Money

How Europe Wants to Impose Some Order on Crypto World


Bankruptcies and fraud scandals in the world of crypto are spurring regulators to impose more order and transparency on the volatile industry. The goal is to safeguard the wider financial system and protect investors without smothering useful innovation around digital assets. Governments that strike the right balance stand to gain an edge in the next wave of crypto investment. That’s what the European Union is aiming for with a set of rules approved in April that are the most comprehensive of any developed economy. 

The Markets in Crypto Assets regulation, or MiCA, is part of a package of EU measures governing digital finance that spans anti-money laundering, innovation in financial services and a digital version of the euro. MiCA is designed to weed out scam investment schemes, fraudulent businesses, criminal activity and, ultimately, avert the kind of messy business failures that can cascade and destabilize traditional banking too. 

Crypto companies will need to register with a financial regulator in at least one EU member state. This would put them under the supervision of two of Europe’s top financial watchdogs, the European Banking Authority and the European Securities and Markets Authority. They will make sure companies have adequate risk management and corporate governance practices in place. Issuers of stablecoins — digital tokens that aim to maintain a one-for-one peg to a less volatile asset like the US dollar — will have to back up their value with sufficient reserves. Those pegged to non-euro currencies will face a €200 million ($220 million) daily cap on trading volume within the region under certain criteria. Crypto companies must also adhere to the EU’s transfer of funds regulation, also known as the Travel Rule, which means exchanges will need to send information on senders and recipients of cryptoassets to their local anti-money laundering authority. 

3. Who needs to comply?  

The rules cover any entity that wants to market and operate crypto services from within the bloc. That’s a fairly big chunk of the sector: In 2022, $1.3 trillion worth of cryptoassets were received in central, northern and western Europe, or about 22% of the global industry, according to Chainalysis. The rules cover exchange operators, custody providers and marketing and advisory services, among others. Entities based outside the EU where the rules don’t apply will still be able to serve customers inside the bloc, as long as they are not seen to be directly seeking out their business. 

4. Will this set a global standard?

The EU’s sheer economic power means the rules it sets locally can achieve global reach, as was the case with its General Data Protection Regulation.
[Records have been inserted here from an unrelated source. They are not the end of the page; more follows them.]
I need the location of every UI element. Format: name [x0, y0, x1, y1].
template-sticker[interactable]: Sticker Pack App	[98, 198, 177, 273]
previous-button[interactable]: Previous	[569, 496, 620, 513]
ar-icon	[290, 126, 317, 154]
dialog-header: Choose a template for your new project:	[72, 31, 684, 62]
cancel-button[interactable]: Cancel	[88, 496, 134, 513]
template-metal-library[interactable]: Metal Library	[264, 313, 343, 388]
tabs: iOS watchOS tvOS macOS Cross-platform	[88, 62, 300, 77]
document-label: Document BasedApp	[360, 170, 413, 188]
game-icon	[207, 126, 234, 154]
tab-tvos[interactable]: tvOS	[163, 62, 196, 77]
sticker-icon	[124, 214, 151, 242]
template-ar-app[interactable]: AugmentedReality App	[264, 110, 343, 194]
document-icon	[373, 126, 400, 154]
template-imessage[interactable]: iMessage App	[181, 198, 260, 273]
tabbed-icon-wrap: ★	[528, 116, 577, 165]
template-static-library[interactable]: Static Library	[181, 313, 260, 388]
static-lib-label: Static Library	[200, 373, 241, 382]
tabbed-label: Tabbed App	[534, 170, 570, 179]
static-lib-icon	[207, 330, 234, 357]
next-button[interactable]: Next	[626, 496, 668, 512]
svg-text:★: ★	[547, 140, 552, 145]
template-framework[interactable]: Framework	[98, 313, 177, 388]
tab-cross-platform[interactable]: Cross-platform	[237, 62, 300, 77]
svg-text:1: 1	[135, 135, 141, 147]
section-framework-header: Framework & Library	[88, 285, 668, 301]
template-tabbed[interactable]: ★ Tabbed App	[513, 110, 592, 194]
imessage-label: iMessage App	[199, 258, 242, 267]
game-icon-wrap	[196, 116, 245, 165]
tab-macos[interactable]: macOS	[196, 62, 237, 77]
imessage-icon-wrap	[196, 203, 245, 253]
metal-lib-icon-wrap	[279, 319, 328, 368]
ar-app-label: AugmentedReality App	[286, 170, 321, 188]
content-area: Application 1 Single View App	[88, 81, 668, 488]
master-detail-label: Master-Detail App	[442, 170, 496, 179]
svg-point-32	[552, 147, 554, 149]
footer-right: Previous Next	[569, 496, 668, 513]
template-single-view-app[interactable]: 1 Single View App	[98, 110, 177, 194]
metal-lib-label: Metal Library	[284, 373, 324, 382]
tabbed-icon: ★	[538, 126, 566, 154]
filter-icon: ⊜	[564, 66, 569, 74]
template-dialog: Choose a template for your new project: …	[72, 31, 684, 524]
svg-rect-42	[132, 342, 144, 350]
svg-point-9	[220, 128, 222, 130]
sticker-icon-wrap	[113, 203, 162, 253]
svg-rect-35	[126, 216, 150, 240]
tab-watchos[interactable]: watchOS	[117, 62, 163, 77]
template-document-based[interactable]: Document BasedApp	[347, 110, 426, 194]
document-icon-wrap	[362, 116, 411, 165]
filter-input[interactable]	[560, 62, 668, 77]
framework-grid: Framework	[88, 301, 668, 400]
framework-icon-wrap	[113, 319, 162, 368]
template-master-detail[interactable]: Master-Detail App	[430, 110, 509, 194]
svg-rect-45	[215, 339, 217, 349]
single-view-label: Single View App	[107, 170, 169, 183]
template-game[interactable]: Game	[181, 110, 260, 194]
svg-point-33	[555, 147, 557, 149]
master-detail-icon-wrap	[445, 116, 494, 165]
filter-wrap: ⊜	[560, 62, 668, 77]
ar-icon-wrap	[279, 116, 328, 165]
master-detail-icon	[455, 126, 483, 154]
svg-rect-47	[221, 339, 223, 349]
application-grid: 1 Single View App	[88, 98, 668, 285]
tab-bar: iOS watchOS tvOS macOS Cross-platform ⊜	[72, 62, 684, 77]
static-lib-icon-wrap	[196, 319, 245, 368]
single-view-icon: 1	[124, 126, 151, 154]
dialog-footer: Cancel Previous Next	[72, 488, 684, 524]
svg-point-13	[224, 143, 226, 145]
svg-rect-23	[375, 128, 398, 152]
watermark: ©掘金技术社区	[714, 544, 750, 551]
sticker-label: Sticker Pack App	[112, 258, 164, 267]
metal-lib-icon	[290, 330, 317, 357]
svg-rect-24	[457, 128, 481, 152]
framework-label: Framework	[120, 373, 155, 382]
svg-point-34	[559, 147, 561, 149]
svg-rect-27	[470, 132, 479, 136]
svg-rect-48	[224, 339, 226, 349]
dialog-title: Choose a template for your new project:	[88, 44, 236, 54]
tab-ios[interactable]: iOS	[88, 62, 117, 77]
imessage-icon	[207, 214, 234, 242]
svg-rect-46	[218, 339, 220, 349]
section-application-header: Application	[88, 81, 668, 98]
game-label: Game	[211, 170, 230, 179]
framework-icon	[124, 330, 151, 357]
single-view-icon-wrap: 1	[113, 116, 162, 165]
However, it faces several rival efforts to set the pace in governing virtual assets. Critics say MiCA was outdated before it even took effect and would have done little to prevent some of crypto’s recent high-profile blowups. The rules have been revised repeatedly since they were first devised in 2020, as new technologies emerged and companies went bust. The final text fails to tackle crypto staking or lending — a practice that was at the heart of some of the industry’s biggest failures in 2022, including Celsius, Babel Finance and Genesis. MiCA contains no rules to oversee nonfungible tokens or decentralized finance, which is prone to hacks and fraud because it’s managed by code rather than humans. European Central Bank President Christine Lagarde has called for a MiCA 2, which could cover the issuance of specific assets like Bitcoin as well as lending and staking. 

5. What’s been the crypto industry’s response?

Executives at some of the biggest crypto firms have taken issue with parts of MiCA, but say it’s better than having no rules at all. MiCA at least provides a route to registration that’s relatively simple, and offers boundaries to operate within. They draw a contrast with the US, the biggest crypto market, which they say lacks clear guidelines on which digital assets count as securities or commodities, and therefore which regulator should oversee them. Some have decried what they call “regulation by enforcement,” in which US authorities crack down on rule-bending activity rather than come up with new laws specifically tailored to digital assets. San Francisco-based Coinbase has hinted that a move to the UK is at the top of its list unless the US regulatory landscape improves. 

6. What doesn’t the crypto industry like about MiCA?

The ability to stay anonymous is one of crypto’s founding principles. So many crypto managers aren’t pleased that MiCA requires users to supply identifying information for anti-money laundering authorities on every transaction. The cap on trading volume could also be a turn-off. However, many details of the cap are yet to be decided and some crypto companies are hopeful the final arrangement will be less draconian than they initially feared.  

7. When will MiCA’s rules take effect?

The final text is expected by the end of June and is due to enter into force in July, although the rules themselves will be applied progressively to give the industry time to adjust. The provisions around stablecoins will begin to apply in July 2024, while broader rules affecting crypto asset service providers will come into effect in January 2025.